Elle avait tout gagné, oui. Parce qu’évidemment le prof de gym a fait son rapport et que, le soir même, ils ont été à nouveau convoqués, tous les deux, par la directrice. Ensemble. En présence de Philippe M. bien sûr, de la prof principale et de Léa.
Léa qui est sortie de là-dedans une fois de plus hors d’elle.
« Non, mais alors là, c’est bon ! Cette fois, je la défends plus. Elle se démerde.
‒ Qu’est-ce qu’il y a eu ?
‒ Il y a eu qu’elle s’est encore énervée, il y a eu. Une fois de plus. Et qu’elle s’est carrément jetée sur Adilson. Comme une furie. À vouloir lui donner des baffes. Il a fallu les séparer. Voilà ce qu’il y a eu.
‒ Hou là là !
‒ Comme tu dis, oui.
‒ Et c’est le conseil de discipline du coup ?
‒ Ah, ben ça ! Et sûr qu’elle va prendre cher.
‒ Elle est où ?
‒ Je sais pas. Elle a filé vers le gymnase. Elle pleurait comme une madeleine. »

C’est là qu’on l’a trouvée, au gymnase, affalée sur un banc.
« Ils vont me le faire, les filles, hein ? Ils vont me le faire…
Pour la rassurer, on a nié l’évidence.
‒ C’est pas sûr.
‒ Bien sûr que si que c’est sûr ! Mais je veux pas, moi ! Je veux pas ! J’aurai bien trop honte.
On l’a prise dans nos bras. On lui a tenu la main.
‒ Là ! Là ! C’est tout.
Elle s’est un peu calmée. Et puis s’est redressée d’un bond.
‒ Pas devant lui ! Pas devant ce connard ! Je le supporterai pas.
On l’a raccompagnée.

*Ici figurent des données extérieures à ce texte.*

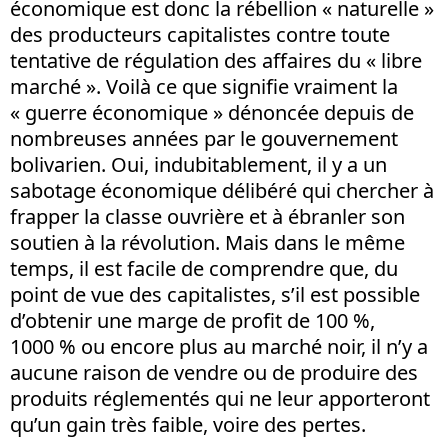
économique est donc la rébellion « naturelle »
des producteurs capitalistes contre toute
tentative de régulation des affaires du « libre
marché ». Voilà ce que signifie vraiment la
« guerre économique » dénoncée depuis de
nombreuses années par le gouvernement
bolivarien. Oui, indubitablement, il y a un
sabotage économique délibéré qui chercher à
frapper la classe ouvrière et à ébranler son
soutien à la révolution. Mais dans le même
temps, il est facile de comprendre que, du
point de vue des capitalistes, s’il est possible
d’obtenir une marge de profit de 100 %,
1000 % ou encore plus au marché noir, il n’y a
aucune raison de vendre ou de produire des
produits réglementés qui ne leur apporteront
qu’un gain très faible, voire des pertes.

Et on a passé la soirée avec elle. Dans sa chambre. À essayer de la réconforter. De la faire parler d’autre chose. De lui changer les idées. Mais c’est sans arrêt qu’elle revenait à « ça »
‒ C’est pas de ma faute, hein, les filles ? C’est lui.
C’était lui, oui. Qui avait bien su profiter de ce qu’elle montait très vite en pression pour tout lui faire retomber dessus.
‒ C’est ce qu’il me dit aussi, mon père ! Que c’est ce qu’il pourrait m’arriver de mieux finalement, une bonne fessée devant tout le monde. « Ça te servirait de leçon. Ça t’apprendrait à te contrôler Ce qui te ferait le plus grand bien. »
Elle s’est remise à pleurer.
‒ Je pourrai pas. Toute nue. Devant tout le monde. À me faire fouetter, comme ça. Je pourrai jamais.
‒ C’est dur, oui. On y est passées. On va pas te dire le contraire. C’est même très dur. Mais on s’en remet. La preuve !
‒ Pas moi ! Je crois pas. J’y arriverai pas. »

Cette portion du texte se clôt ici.